A minute or so passed before Rivers finally gave in, the sound of the appreciative crowd getting to their feet and applauding him probably wearing him down. He saw the final few images of his and the Boston Celtics' 2008 triumph, securing the most recent of the 17 banners. When the tribute concluded, he saluted the crowd and possibly wiped away the slightest hint of a tear from the corner of his eye, then turned back to the play he was jotting down on his whiteboard.
After the game when Rivers addressed the Boston media after claiming a 96-88 victory, he had to pause for a few seconds to steady himself. He tried to keep his emotions in check, but his feelings came through loud and clear.
"It was just a really nice day," Rivers said. "This is just such a classy place here. So it was really nice when I walked out and, you know, I'm not used to walking out on that [visitor's] side, and all those guys, the people, they lined up and I was basically useless for the first 18 minutes of the game.''
"It was just nice. It didn't surprise me because -- you've got to live here to understand it -- that's just the way they are. It's an amazing fan base. It really is. And I just want everything to go well for them."
In the end, the celebration of Rivers' return transcended the game.
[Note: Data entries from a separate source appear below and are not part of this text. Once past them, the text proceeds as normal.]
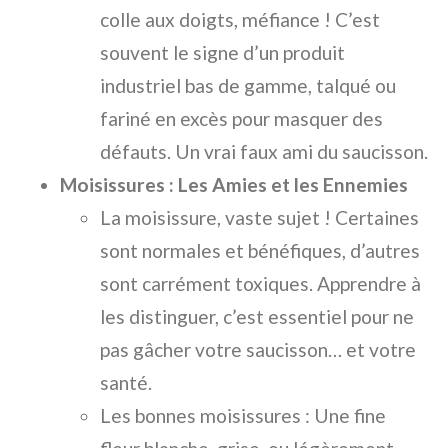
colle aux doigts, méfiance ! C’est
souvent le signe d’un produit
industriel bas de gamme, talqué ou
fariné en excès pour masquer des
défauts. Un vrai faux ami du saucisson.
Moisissures : Les Amies et les Ennemies
La moisissure, vaste sujet ! Certaines
sont normales et bénéfiques, d’autres
sont carrément toxiques. Apprendre à
les distinguer, c’est essentiel pour ne
pas gâcher votre saucisson… et votre
santé.
Les bonnes moisissures : Une fine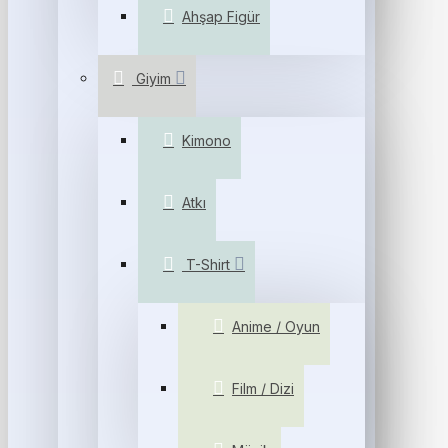
Ahşap Figür
Giyim
Kimono
Atkı
T-Shirt
Anime / Oyun
Film / Dizi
The result almost didn't matter, at least not to Rivers. The majority of the night was spent basking in the appreciation of the Celtics faithful, or catching up with former players to security guards. Almost everyone who was in some way present during his nine-year tenure got a moment to say hello.
Brad Stevens wasn't in Boston during that time, but the emotion of the moment certainly wasn't lost on him. He didn't feel any of it, but he appreciated it.
"I’ve been asked this a lot this week about my emotions or my thoughts coming into the game," Stevens said. "I respect a good coach. I’m appreciative of the opportunity that I have. I’m appreciative of the time that he spent here. I’m appreciative of the good times he had and I’m appreciative of the tough ones he had that built to those good times. I don’t know him very well, but I admire what he’s accomplished and everyone else was up and I should have been up too."
Their situations in Boston couldn't be more different, and yet Stevens seems to admire the fact that Rivers was able to take his time and build a championship team. This is contrary to what many people have said; that fans in Boston want success and they want it now, and that Stevens will have to get things moving quickly or he'll be run out of town within two years.
Stevens clearly thinks that if Rivers can turn things around in the space of a year then so can he. Rivers has proved to him that it's doable. This could be why he was so eager to join in the standing ovation at the end of the first period.
Despite the loss the Celtics are still leading the conference, one game ahead of the Toronto Raptors. So far, his time in Boston has been encouraging. He has six years to turn the C's into champions, but right now he's still taking it day-by-day.
When the time comes, maybe the crowd will rise to it's feet to honor what Stevens achieved while head coach of the Boston Celtics. If it does happen, he'll feel the emotion, but he'll tell us he just appreciated it.